I like the design of these LED bulbs, all of the LEDs point in a line away from the base. This is great because the Signal lamp only uses light that has been reflected off a curved mirror and filtered through a collimator making the light very directional. A directional LED is perfect for this. I'm hoping that they are not TOO directional or else the bulb itself might block some of the light as it bounces off the mirror around the bulb and through the lens.

I'll check back with some power numbers....
 

Thread Starter

MRW1962

Joined Jun 29, 2012
18
John P, you mentioned a current limiting circuit to resist the inrush current when the filament is cold. Could I use a LM317 set up to pass 2 or 3 amps on the common wire to ground? Depending on the value I set it at, I could get a nice medium brightness on the bulbs. Would such a regulator have to be heat-sinked?
 

John P

Joined Oct 14, 2008
2,026
The LM317 has a maximum rating of 1.5Amps, so it might not be enough for this purpose. It also imposes a 1.25V minimum drop on the voltage, so you have to decide if that's acceptable. As far as power is concerned, I'd guess that if you can keep the steady-state dissipation at under 0.5W, you wouldn't need a heat sink with the TO-220 package, so that would be about half an Amp if you just use it as a current limiter.

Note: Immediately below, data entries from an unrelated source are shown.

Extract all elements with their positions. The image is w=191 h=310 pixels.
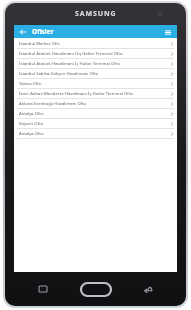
button[interactable]: Menu [163, 27, 173, 37]
button[interactable]: İstanbul Atatürk Havalimanı İç Hatlar Te… [14, 59, 177, 69]
staticText: İzmir Adnan Menderes Havalimanı İç Hatla… [19, 91, 168, 97]
staticText: Ankara Esenboğa Havalimanı Ofisi [19, 101, 168, 107]
staticText: İstanbul Atatürk Havalimanı İç Hatlar Te… [19, 61, 168, 67]
staticText: İstanbul Sabiha Gökçen Havalimanı Ofisi [19, 71, 168, 77]
button[interactable]: İzmir Adnan Menderes Havalimanı İç Hatla… [14, 89, 177, 99]
button[interactable]: İstanbul Merkez Ofis [14, 39, 177, 49]
staticText: İstanbul Merkez Ofis [19, 41, 168, 47]
button[interactable]: İstanbul Sabiha Gökçen Havalimanı Ofisi [14, 69, 177, 79]
button[interactable]: Ankara Esenboğa Havalimanı Ofisi [14, 99, 177, 109]
button[interactable]: Kayseri Ofisi [14, 119, 177, 129]
button[interactable]: Antalya Ofisi [14, 129, 177, 139]
staticText: Yalova Ofisi [19, 81, 168, 87]
button[interactable]: Antalya Ofisi [14, 109, 177, 119]
button[interactable]: İstanbul Atatürk Havalimanı Dış Hatlar T… [14, 49, 177, 59]
button[interactable]: Home [81, 283, 111, 296]
staticText: SAMSUNG [75, 9, 117, 19]
staticText: Ofisler [32, 27, 163, 36]
staticText: Antalya Ofisi [19, 131, 168, 137]
button[interactable]: Yalova Ofisi [14, 79, 177, 89]
staticText: İstanbul Atatürk Havalimanı Dış Hatlar T… [19, 51, 168, 57]
button[interactable]: Navigate up [18, 27, 28, 37]
button[interactable]: Recent apps [35, 281, 51, 297]
staticText: Antalya Ofisi [19, 111, 168, 117]
staticText: Kayseri Ofisi [19, 121, 168, 127]
button[interactable]: Back [140, 281, 156, 297]
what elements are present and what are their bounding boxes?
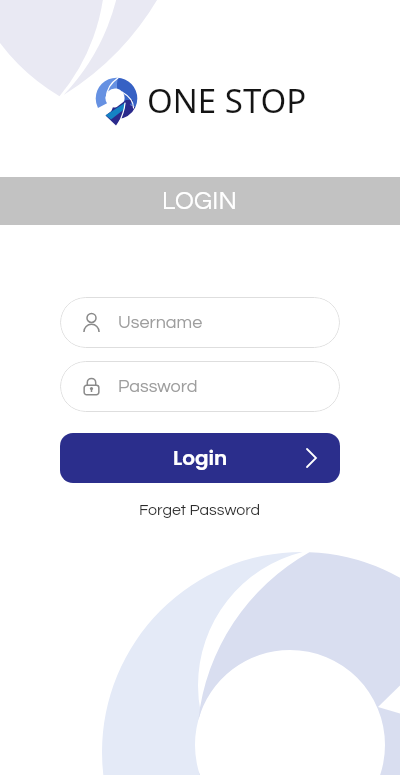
- staticText: Password: [118, 377, 198, 396]
- staticText: Username: [118, 313, 203, 332]
- button[interactable]: Username: [60, 297, 340, 348]
- staticText: Login: [173, 444, 228, 472]
- staticText: LOGIN: [162, 188, 238, 214]
- button[interactable]: Password: [60, 361, 340, 412]
- staticText: ONE STOP: [147, 78, 307, 123]
- button[interactable]: Login: [60, 433, 340, 483]
- button[interactable]: Forget Password: [139, 502, 261, 518]
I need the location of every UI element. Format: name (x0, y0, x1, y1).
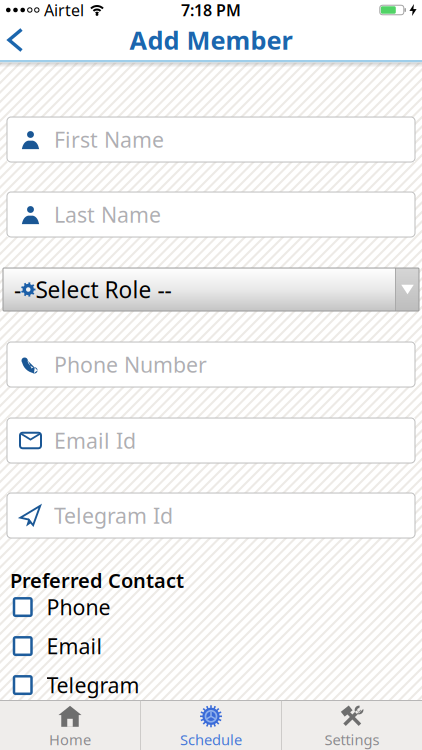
button[interactable]: Email (0, 637, 422, 656)
button[interactable]: - (0, 268, 422, 311)
staticText: Email Id (54, 426, 136, 455)
staticText: Airtel (44, 0, 84, 21)
staticText: Schedule (180, 730, 242, 749)
button[interactable]: Home (0, 701, 140, 750)
staticText: Phone Number (54, 350, 207, 379)
staticText: First Name (54, 125, 164, 154)
button[interactable]: First Name (0, 117, 422, 162)
staticText: - (14, 274, 21, 304)
button[interactable]: Telegram Id (0, 493, 422, 538)
button[interactable]: Telegram (0, 676, 422, 695)
button[interactable]: Phone Number (0, 342, 422, 387)
staticText: Home (49, 730, 91, 749)
button[interactable]: Back (0, 22, 22, 58)
staticText: Telegram (46, 671, 140, 699)
button[interactable]: Schedule (141, 701, 281, 750)
staticText: 7:18 PM (181, 0, 241, 21)
staticText: Select Role -- (36, 274, 172, 304)
button[interactable]: Settings (282, 701, 422, 750)
staticText: Email (46, 632, 102, 660)
staticText: Settings (324, 730, 380, 749)
button[interactable]: Last Name (0, 192, 422, 237)
button[interactable]: Email Id (0, 418, 422, 463)
staticText: Preferred Contact (10, 567, 184, 594)
button[interactable]: Phone (0, 598, 422, 617)
staticText: Add Member (130, 23, 292, 57)
staticText: Last Name (54, 200, 161, 229)
staticText: Phone (46, 593, 110, 621)
staticText: Telegram Id (54, 501, 173, 530)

There is a neat little circuit that uses 2 transistors and which can limit current to anything you want (provided that the transistor which handles the major load is properly cooled):


In that circuit, you select Rsense so that when the maximum current flows, you generate 0.6V across it.
 

Thread Starter

MRW1962

Joined Jun 29, 2012
18
OK, I got these tail-lamp conversion bulbs with LEDs. According to my meter, with 12V the current is 35ma (35ma seems low to me even for an LED). Strange thing is that my meter's 200ma fuse blew after a few measurements, maybe it is a coincidence. I do not like the color of these bulbs or the dispersal pattern so I may end up ordering a different type with warm white surface mount leds instead of the cheapy T-1 leds. When i have the new current figures i'll check back.
 

Thread Starter

MRW1962

Joined Jun 29, 2012
18
Ok, the new 22 LED lamps run at 175 ma on 12 volts. So I'll need to reconfigure the circuit to match the 350 ma current I'll have with these lamps. I think that I'm going with the circuit that Tracecom submitted, but maybe a smaller MOSFET on the output. Any ideas? With these lamps I could probably run everything from a small 12 volt DC regulated power adapter.
 

Thread Starter

MRW1962

Joined Jun 29, 2012
18
I have 10 of the BS170G on order, looks like they'll work perfectly. Now its just a matter of experimenting with the cap and resistor, that is how you adjust the time interval right?
 

tracecom

Joined Apr 16, 2010
3,944
I have 10 of the BS170G on order, looks like they'll work perfectly. Now its just a matter of experimenting with the cap and resistor, that is how you adjust the time interval right?
If you referring to the schematic in post 26, the timing is set by R1, R2, and C1. With the values shown, it will give you very close to the timing you asked for, i.e., 15 seconds and 30 seconds.
 

Thread Starter

MRW1962

Joined Jun 29, 2012
18
Tracecom, Could that time interval be had using a smaller capacitor? I seem to have more 220mf and 470mf caps around.
 

Thread Starter

MRW1962

Joined Jun 29, 2012
18
I still dont have my BS170G's yet so I used a 2N7000 200ma mosfet i had for a test of my pcb, problem is, all the lamps light. The 4017 works correctly. So i guess i got the mosfet wired incorrectly. Because of a datasheet i saw i wired up the mosfet as Drain top, Gate middle and Source bottom (flat on left). Do i have the thing wired backwards?